A mark of how typically Durban these chaplains are, came when a Christian site manager at the shelter behind the Jewish club invited a Hindu priest to lead Muslim prayers last Friday!
Sometimes it feels that each of us is carrying our cross on our own. But so often—as with the African Simon of Cyrene in the Gospel—a stranger emerges from the crowd to help us carry our multiple crosses.
So Lent is not a time of relentless darkness, and so too, our experience in the shelters and camps is one which is lightened by moments of grace.
The Israelites in the desert complained to Moses that they were better off in Egypt and God sent them manna from heaven. The homeless, like so many of us, having received then complain that they have not had enough.
Manna, Gethsemane and Bethany
Manna for them has come in the form of endless offers of food—from Christians, Muslims and Hindus—and also soap and toothpaste and blankets.
There have been Gethsemane moments of violence—a crowd of angry homeless men baying at me in the darkness of the night would make for a perfect Caravaggio painting.
But there have also been Bethany moments of peace: reuniting a pregnant homeless woman with her boyfriend, or our nurses dressing the wounds of so many who are neglected by Government health services and left to suffer.
The Gospels and the Book of Exodus are both stories of journeys. Our homeless are of course not moving (or not supposed to), but some are undergoing profound inner journeys.
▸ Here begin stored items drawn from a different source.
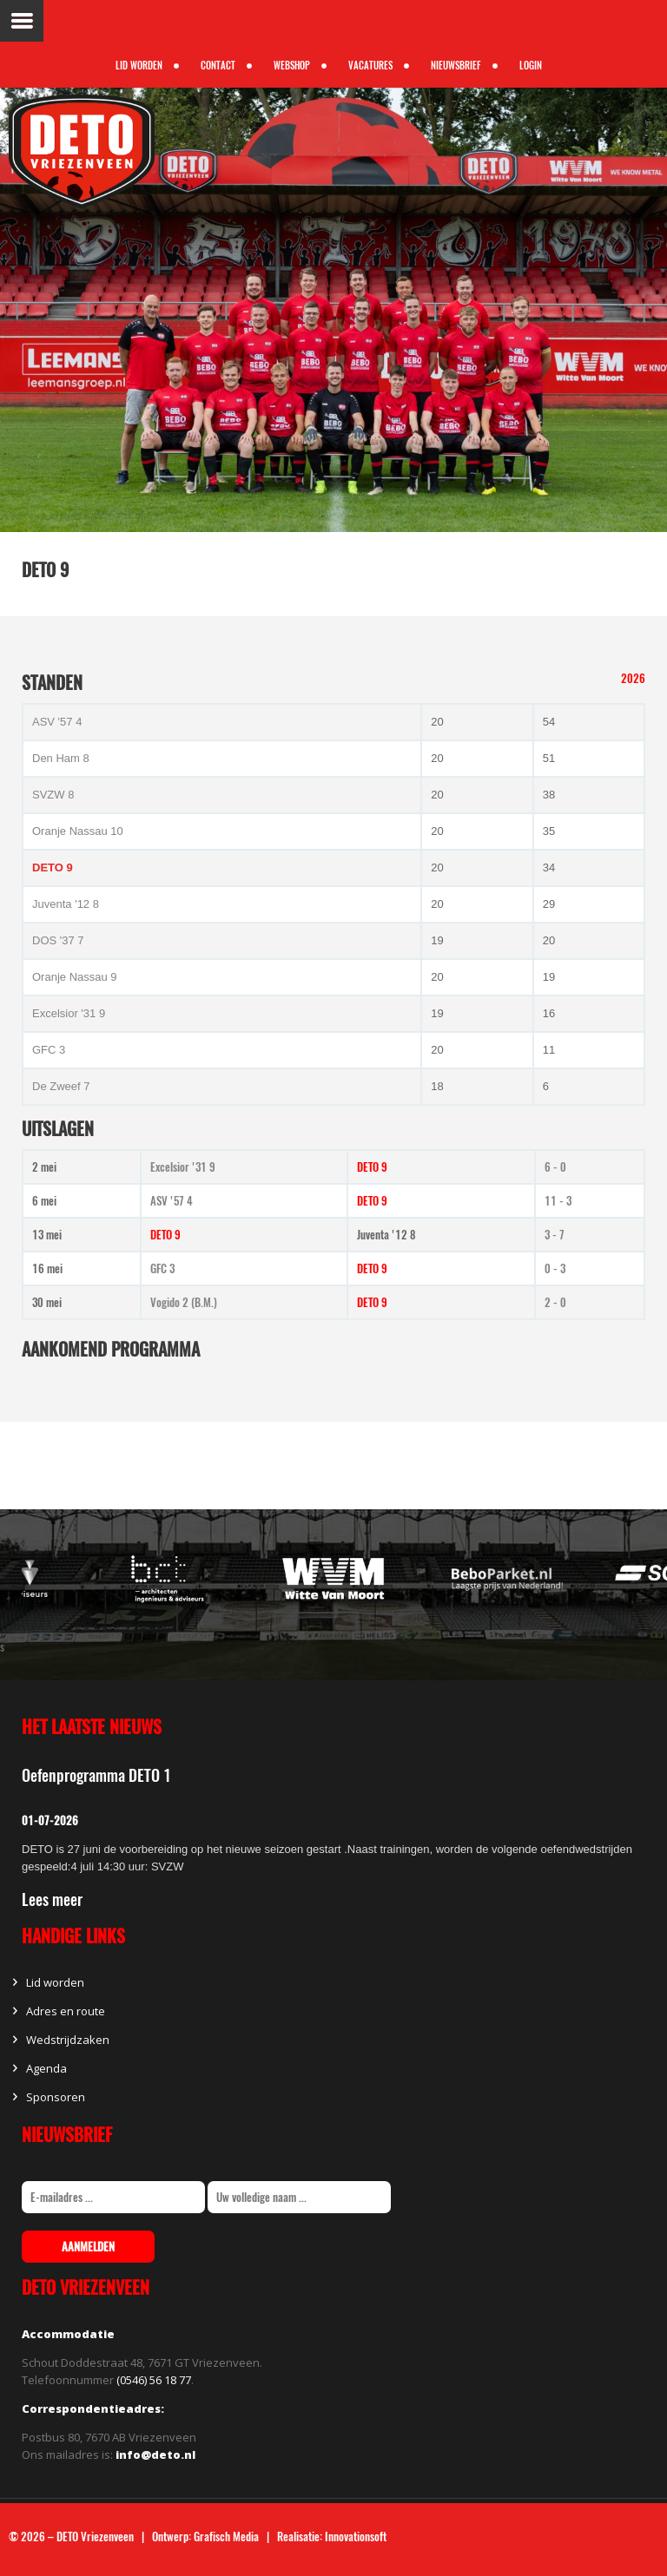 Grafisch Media (226, 2536)
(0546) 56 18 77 (153, 2380)
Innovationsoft (355, 2536) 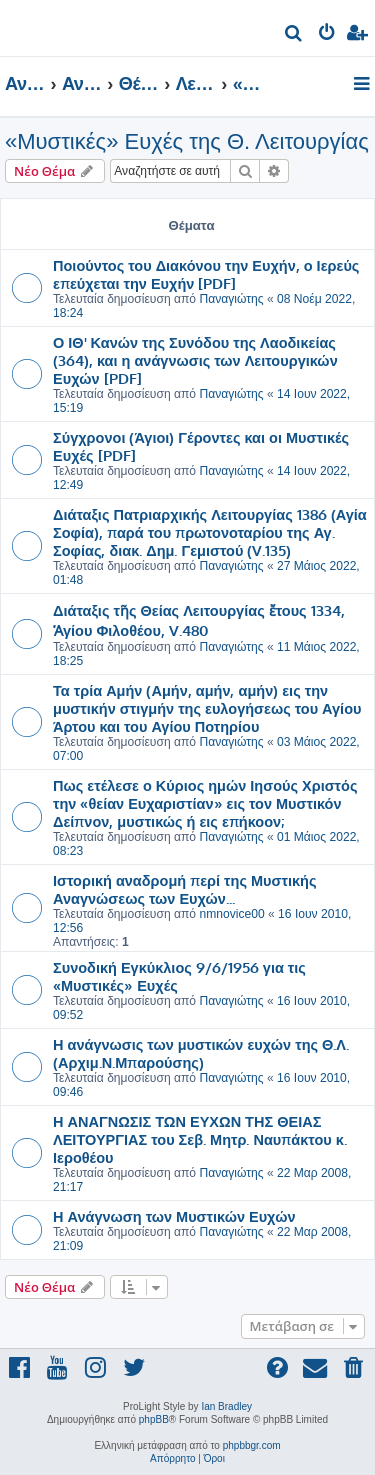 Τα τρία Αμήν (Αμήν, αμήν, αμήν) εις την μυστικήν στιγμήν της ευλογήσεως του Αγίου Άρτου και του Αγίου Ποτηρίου (207, 708)
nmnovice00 (231, 914)
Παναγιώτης (231, 299)
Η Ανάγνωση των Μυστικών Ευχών (174, 1216)
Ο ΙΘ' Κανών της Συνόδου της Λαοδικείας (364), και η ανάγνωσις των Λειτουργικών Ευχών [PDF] (195, 360)
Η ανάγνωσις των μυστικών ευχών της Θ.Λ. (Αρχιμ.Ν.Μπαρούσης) (201, 1053)
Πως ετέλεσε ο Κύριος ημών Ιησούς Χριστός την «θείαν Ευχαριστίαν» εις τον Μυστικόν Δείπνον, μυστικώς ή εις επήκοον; (205, 803)
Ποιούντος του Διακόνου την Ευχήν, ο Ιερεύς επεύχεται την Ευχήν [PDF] (206, 274)
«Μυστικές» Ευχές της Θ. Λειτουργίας (187, 141)
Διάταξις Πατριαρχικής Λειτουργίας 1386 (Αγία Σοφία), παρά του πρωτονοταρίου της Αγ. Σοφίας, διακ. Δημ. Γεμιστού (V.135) (210, 532)
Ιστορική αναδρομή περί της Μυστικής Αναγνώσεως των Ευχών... (184, 889)
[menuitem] (294, 35)
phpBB (154, 1419)
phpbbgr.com (252, 1445)
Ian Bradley (226, 1406)
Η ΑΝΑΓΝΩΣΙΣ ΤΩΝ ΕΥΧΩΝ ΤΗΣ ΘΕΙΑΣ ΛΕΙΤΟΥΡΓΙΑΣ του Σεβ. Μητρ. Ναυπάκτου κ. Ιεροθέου (200, 1139) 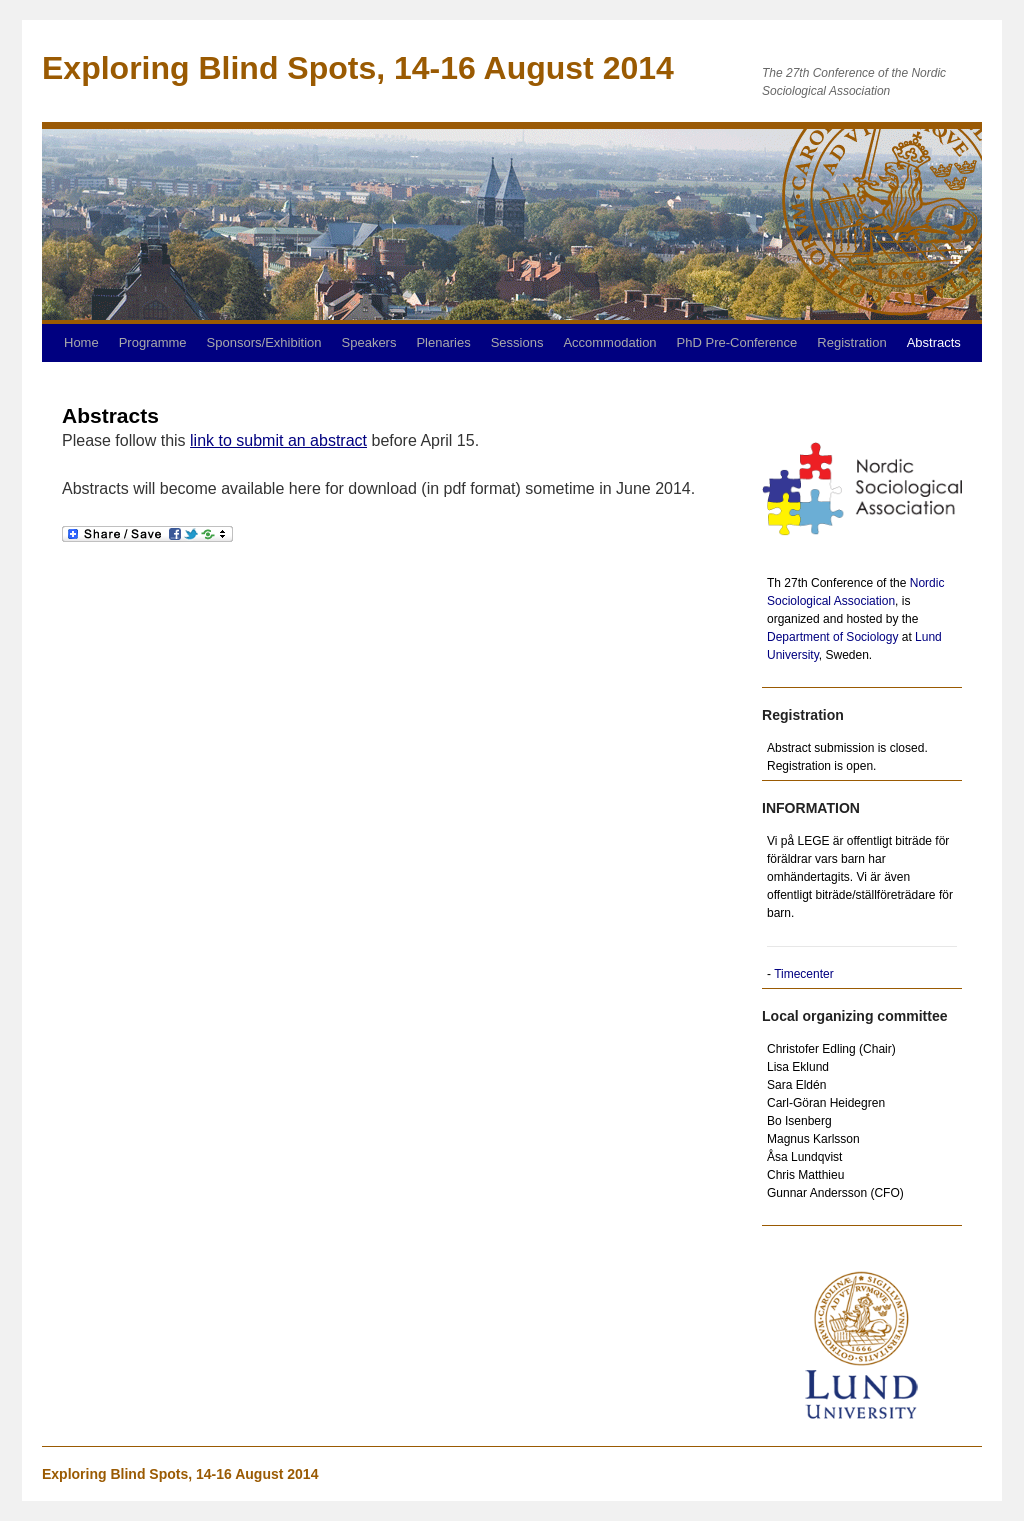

This lockdown gives an opportunity to reflect on their lives, to talk to counsellors and social workers, and most importantly to cleanse themselves of the shame of the drugs that destroy their souls.
The Gospel is a story of turning the world upside down to find our common humanity. In the same way, the experience of the homeless shelters has created unexpected paradoxes: a homeless man, BonganiMadida, who is a site manager being addressed as “Sir” by the police; NGOs and municipal officials working side by side rather than at loggerheads; homeless people discovering that their basic needs can be met by the government once they are considered as a priority; people of all religious communities working with each other in partnership.
When I worked with the Jesuit Refugee Service in a Ugandan camp many years ago, a favourite Biblical text was from Revelation (21:1ff) which speaks of a new heaven and new earth.
In these weeks of lockdown I have seen glimpses of a new South Africa, one that we are preparing for now:
- women not abandoned on the streets but living in a municipally-funded shelter; homeless men being protected by the police while they sleep rather than lying in fear;
- homeless leaders finding their voices and showing that they are agents and not victims;
- elderly and disabled homeless people receiving the respect and care that they deserve (in this case at the DHC and the YMCA); members of the public almost competing with each other to help those in need.
For us this is a long Good Friday. But it will end with new life.
We know that the Jews wandered 40 years in the desert, that Catholics fast for 40 days during Lent, and South Africa struggled for over 40 years through Apartheid.
But we also know that liberation will arrive and we shall overcome. Individuals will overcome their addictions and their sense of loss; key players will overcome their pride and learn to work together; and as a city Durban will be as proud of our compassion as we are of our beaches and our conference centres.
There will be a time of Resurrection.